» Task brief: Having read the entries, repeat all of them exactly.

» Study material:

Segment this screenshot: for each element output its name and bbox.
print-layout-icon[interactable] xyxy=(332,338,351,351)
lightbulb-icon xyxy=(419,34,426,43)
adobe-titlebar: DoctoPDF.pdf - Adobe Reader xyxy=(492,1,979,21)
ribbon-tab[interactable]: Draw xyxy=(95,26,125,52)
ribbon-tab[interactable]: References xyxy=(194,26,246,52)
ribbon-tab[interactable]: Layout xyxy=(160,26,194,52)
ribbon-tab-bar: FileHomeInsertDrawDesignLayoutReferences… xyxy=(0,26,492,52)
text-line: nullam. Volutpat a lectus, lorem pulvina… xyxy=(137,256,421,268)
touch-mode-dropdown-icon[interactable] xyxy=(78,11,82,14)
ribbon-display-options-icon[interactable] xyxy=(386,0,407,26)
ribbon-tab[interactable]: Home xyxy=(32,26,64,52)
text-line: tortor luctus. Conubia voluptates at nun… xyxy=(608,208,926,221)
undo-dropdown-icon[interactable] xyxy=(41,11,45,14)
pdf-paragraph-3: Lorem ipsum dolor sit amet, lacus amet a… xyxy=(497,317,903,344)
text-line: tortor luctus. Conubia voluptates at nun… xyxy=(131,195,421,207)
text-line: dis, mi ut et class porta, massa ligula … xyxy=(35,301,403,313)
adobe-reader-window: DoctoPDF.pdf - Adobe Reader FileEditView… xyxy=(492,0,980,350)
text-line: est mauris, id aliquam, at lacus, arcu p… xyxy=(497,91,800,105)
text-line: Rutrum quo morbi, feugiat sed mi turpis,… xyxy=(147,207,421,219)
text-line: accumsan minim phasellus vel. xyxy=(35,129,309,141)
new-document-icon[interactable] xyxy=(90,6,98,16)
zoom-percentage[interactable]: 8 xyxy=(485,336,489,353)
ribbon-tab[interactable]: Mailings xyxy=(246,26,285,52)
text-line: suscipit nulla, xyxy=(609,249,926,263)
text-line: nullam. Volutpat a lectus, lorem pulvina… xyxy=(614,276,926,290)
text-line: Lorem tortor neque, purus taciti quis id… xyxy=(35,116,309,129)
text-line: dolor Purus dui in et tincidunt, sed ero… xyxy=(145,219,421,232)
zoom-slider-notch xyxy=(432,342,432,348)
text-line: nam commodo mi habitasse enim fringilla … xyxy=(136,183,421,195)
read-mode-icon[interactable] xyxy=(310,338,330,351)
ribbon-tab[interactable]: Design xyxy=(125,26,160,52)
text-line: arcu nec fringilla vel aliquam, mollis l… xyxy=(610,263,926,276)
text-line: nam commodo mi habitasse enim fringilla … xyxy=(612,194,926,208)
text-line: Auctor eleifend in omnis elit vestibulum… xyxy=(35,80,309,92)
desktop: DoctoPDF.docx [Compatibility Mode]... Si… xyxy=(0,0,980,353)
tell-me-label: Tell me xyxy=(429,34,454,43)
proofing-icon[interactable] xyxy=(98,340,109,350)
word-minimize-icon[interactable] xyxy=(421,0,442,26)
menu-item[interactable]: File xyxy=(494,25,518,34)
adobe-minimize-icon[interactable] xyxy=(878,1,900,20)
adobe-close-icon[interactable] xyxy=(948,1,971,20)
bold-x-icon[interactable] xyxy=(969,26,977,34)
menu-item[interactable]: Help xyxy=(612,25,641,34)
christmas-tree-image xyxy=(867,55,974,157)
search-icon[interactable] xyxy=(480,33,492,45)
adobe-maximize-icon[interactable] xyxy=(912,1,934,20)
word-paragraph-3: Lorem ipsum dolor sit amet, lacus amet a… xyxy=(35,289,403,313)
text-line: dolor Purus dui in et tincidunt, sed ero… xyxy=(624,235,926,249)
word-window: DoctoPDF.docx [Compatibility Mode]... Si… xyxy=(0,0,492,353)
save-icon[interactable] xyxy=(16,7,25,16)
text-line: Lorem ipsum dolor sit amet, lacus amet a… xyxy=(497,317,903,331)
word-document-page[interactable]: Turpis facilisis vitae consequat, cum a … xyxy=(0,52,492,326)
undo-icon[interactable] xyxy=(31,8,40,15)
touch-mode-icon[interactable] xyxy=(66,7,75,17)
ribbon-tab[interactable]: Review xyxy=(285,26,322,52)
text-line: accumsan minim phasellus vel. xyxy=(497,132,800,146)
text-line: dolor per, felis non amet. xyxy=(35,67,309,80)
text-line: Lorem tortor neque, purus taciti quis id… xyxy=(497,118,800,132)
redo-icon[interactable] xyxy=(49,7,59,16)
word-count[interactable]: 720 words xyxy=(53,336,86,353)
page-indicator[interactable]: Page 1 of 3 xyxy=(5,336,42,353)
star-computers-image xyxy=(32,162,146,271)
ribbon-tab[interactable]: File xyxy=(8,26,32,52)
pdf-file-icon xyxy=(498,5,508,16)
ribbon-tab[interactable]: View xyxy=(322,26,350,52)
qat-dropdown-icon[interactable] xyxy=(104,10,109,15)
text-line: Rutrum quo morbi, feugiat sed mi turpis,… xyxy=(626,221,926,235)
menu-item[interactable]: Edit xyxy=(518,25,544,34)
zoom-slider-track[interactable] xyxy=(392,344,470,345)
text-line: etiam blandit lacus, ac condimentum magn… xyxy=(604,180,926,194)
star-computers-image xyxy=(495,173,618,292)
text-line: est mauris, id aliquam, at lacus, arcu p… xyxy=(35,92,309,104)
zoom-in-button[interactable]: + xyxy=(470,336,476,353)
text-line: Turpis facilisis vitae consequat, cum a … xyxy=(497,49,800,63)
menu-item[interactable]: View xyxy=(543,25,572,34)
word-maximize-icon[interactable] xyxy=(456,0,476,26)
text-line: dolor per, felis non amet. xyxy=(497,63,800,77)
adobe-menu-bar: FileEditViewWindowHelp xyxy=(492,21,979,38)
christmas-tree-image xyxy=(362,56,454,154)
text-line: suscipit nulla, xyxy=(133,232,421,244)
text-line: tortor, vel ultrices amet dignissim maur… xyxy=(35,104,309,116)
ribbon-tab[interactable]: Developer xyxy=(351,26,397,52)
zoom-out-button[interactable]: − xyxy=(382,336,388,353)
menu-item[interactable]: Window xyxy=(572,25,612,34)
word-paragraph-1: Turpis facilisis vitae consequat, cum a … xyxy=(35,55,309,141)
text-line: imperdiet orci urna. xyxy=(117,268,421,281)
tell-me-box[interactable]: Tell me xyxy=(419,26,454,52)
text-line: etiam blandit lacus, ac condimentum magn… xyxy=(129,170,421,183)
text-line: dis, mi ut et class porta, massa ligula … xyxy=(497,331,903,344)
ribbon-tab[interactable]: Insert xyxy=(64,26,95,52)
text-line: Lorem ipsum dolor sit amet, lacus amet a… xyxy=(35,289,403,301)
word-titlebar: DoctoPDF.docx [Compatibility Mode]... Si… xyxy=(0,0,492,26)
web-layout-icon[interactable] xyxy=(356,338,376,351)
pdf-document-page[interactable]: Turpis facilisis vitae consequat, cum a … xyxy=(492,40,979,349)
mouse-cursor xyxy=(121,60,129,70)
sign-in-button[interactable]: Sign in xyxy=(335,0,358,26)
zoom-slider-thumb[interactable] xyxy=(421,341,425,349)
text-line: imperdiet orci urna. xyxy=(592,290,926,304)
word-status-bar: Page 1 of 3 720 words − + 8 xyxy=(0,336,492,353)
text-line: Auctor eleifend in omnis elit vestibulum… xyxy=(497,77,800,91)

» Written answer:
Segment this screenshot: for each element output its name and bbox.
print-layout-icon[interactable] xyxy=(332,338,351,351)
lightbulb-icon xyxy=(419,34,426,43)
adobe-titlebar: DoctoPDF.pdf - Adobe Reader xyxy=(492,1,979,21)
ribbon-tab[interactable]: Draw xyxy=(95,26,125,52)
ribbon-tab[interactable]: References xyxy=(194,26,246,52)
ribbon-tab[interactable]: Layout xyxy=(160,26,194,52)
ribbon-tab-bar: FileHomeInsertDrawDesignLayoutReferences… xyxy=(0,26,492,52)
text-line: nullam. Volutpat a lectus, lorem pulvina… xyxy=(137,256,421,268)
touch-mode-dropdown-icon[interactable] xyxy=(78,11,82,14)
ribbon-display-options-icon[interactable] xyxy=(386,0,407,26)
ribbon-tab[interactable]: Home xyxy=(32,26,64,52)
text-line: tortor luctus. Conubia voluptates at nun… xyxy=(608,208,926,221)
undo-dropdown-icon[interactable] xyxy=(41,11,45,14)
pdf-paragraph-3: Lorem ipsum dolor sit amet, lacus amet a… xyxy=(497,317,903,344)
text-line: tortor luctus. Conubia voluptates at nun… xyxy=(131,195,421,207)
text-line: dis, mi ut et class porta, massa ligula … xyxy=(35,301,403,313)
adobe-reader-window: DoctoPDF.pdf - Adobe Reader FileEditView… xyxy=(492,0,980,350)
text-line: est mauris, id aliquam, at lacus, arcu p… xyxy=(497,91,800,105)
text-line: Rutrum quo morbi, feugiat sed mi turpis,… xyxy=(147,207,421,219)
text-line: accumsan minim phasellus vel. xyxy=(35,129,309,141)
new-document-icon[interactable] xyxy=(90,6,98,16)
zoom-percentage[interactable]: 8 xyxy=(485,336,489,353)
ribbon-tab[interactable]: Mailings xyxy=(246,26,285,52)
text-line: suscipit nulla, xyxy=(609,249,926,263)
text-line: nullam. Volutpat a lectus, lorem pulvina… xyxy=(614,276,926,290)
text-line: Lorem tortor neque, purus taciti quis id… xyxy=(35,116,309,129)
text-line: dolor Purus dui in et tincidunt, sed ero… xyxy=(145,219,421,232)
zoom-slider-notch xyxy=(432,342,432,348)
text-line: nam commodo mi habitasse enim fringilla … xyxy=(136,183,421,195)
read-mode-icon[interactable] xyxy=(310,338,330,351)
ribbon-tab[interactable]: Design xyxy=(125,26,160,52)
text-line: arcu nec fringilla vel aliquam, mollis l… xyxy=(610,263,926,276)
text-line: nam commodo mi habitasse enim fringilla … xyxy=(612,194,926,208)
text-line: Auctor eleifend in omnis elit vestibulum… xyxy=(35,80,309,92)
desktop: DoctoPDF.docx [Compatibility Mode]... Si… xyxy=(0,0,980,353)
tell-me-label: Tell me xyxy=(429,34,454,43)
proofing-icon[interactable] xyxy=(98,340,109,350)
word-minimize-icon[interactable] xyxy=(421,0,442,26)
menu-item[interactable]: File xyxy=(494,25,518,34)
adobe-minimize-icon[interactable] xyxy=(878,1,900,20)
adobe-close-icon[interactable] xyxy=(948,1,971,20)
bold-x-icon[interactable] xyxy=(969,26,977,34)
menu-item[interactable]: Help xyxy=(612,25,641,34)
christmas-tree-image xyxy=(867,55,974,157)
search-icon[interactable] xyxy=(480,33,492,45)
adobe-maximize-icon[interactable] xyxy=(912,1,934,20)
word-paragraph-3: Lorem ipsum dolor sit amet, lacus amet a… xyxy=(35,289,403,313)
text-line: dolor Purus dui in et tincidunt, sed ero… xyxy=(624,235,926,249)
word-window: DoctoPDF.docx [Compatibility Mode]... Si… xyxy=(0,0,492,353)
save-icon[interactable] xyxy=(16,7,25,16)
text-line: Lorem ipsum dolor sit amet, lacus amet a… xyxy=(497,317,903,331)
word-document-page[interactable]: Turpis facilisis vitae consequat, cum a … xyxy=(0,52,492,326)
undo-icon[interactable] xyxy=(31,8,40,15)
touch-mode-icon[interactable] xyxy=(66,7,75,17)
ribbon-tab[interactable]: Review xyxy=(285,26,322,52)
text-line: accumsan minim phasellus vel. xyxy=(497,132,800,146)
text-line: dolor per, felis non amet. xyxy=(35,67,309,80)
text-line: Lorem tortor neque, purus taciti quis id… xyxy=(497,118,800,132)
redo-icon[interactable] xyxy=(49,7,59,16)
word-count[interactable]: 720 words xyxy=(53,336,86,353)
page-indicator[interactable]: Page 1 of 3 xyxy=(5,336,42,353)
star-computers-image xyxy=(32,162,146,271)
ribbon-tab[interactable]: File xyxy=(8,26,32,52)
pdf-file-icon xyxy=(498,5,508,16)
ribbon-tab[interactable]: View xyxy=(322,26,350,52)
qat-dropdown-icon[interactable] xyxy=(104,10,109,15)
text-line: Rutrum quo morbi, feugiat sed mi turpis,… xyxy=(626,221,926,235)
menu-item[interactable]: Edit xyxy=(518,25,544,34)
zoom-slider-track[interactable] xyxy=(392,344,470,345)
text-line: etiam blandit lacus, ac condimentum magn… xyxy=(604,180,926,194)
star-computers-image xyxy=(495,173,618,292)
text-line: est mauris, id aliquam, at lacus, arcu p… xyxy=(35,92,309,104)
zoom-in-button[interactable]: + xyxy=(470,336,476,353)
text-line: Turpis facilisis vitae consequat, cum a … xyxy=(497,49,800,63)
menu-item[interactable]: View xyxy=(543,25,572,34)
word-maximize-icon[interactable] xyxy=(456,0,476,26)
text-line: dolor per, felis non amet. xyxy=(497,63,800,77)
adobe-menu-bar: FileEditViewWindowHelp xyxy=(492,21,979,38)
christmas-tree-image xyxy=(362,56,454,154)
text-line: suscipit nulla, xyxy=(133,232,421,244)
text-line: tortor, vel ultrices amet dignissim maur… xyxy=(35,104,309,116)
ribbon-tab[interactable]: Developer xyxy=(351,26,397,52)
zoom-out-button[interactable]: − xyxy=(382,336,388,353)
menu-item[interactable]: Window xyxy=(572,25,612,34)
word-paragraph-1: Turpis facilisis vitae consequat, cum a … xyxy=(35,55,309,141)
text-line: imperdiet orci urna. xyxy=(117,268,421,281)
tell-me-box[interactable]: Tell me xyxy=(419,26,454,52)
text-line: etiam blandit lacus, ac condimentum magn… xyxy=(129,170,421,183)
text-line: dis, mi ut et class porta, massa ligula … xyxy=(497,331,903,344)
ribbon-tab[interactable]: Insert xyxy=(64,26,95,52)
text-line: Lorem ipsum dolor sit amet, lacus amet a… xyxy=(35,289,403,301)
word-titlebar: DoctoPDF.docx [Compatibility Mode]... Si… xyxy=(0,0,492,26)
web-layout-icon[interactable] xyxy=(356,338,376,351)
pdf-document-page[interactable]: Turpis facilisis vitae consequat, cum a … xyxy=(492,40,979,349)
mouse-cursor xyxy=(121,60,129,70)
sign-in-button[interactable]: Sign in xyxy=(335,0,358,26)
zoom-slider-thumb[interactable] xyxy=(421,341,425,349)
text-line: imperdiet orci urna. xyxy=(592,290,926,304)
word-status-bar: Page 1 of 3 720 words − + 8 xyxy=(0,336,492,353)
text-line: Auctor eleifend in omnis elit vestibulum… xyxy=(497,77,800,91)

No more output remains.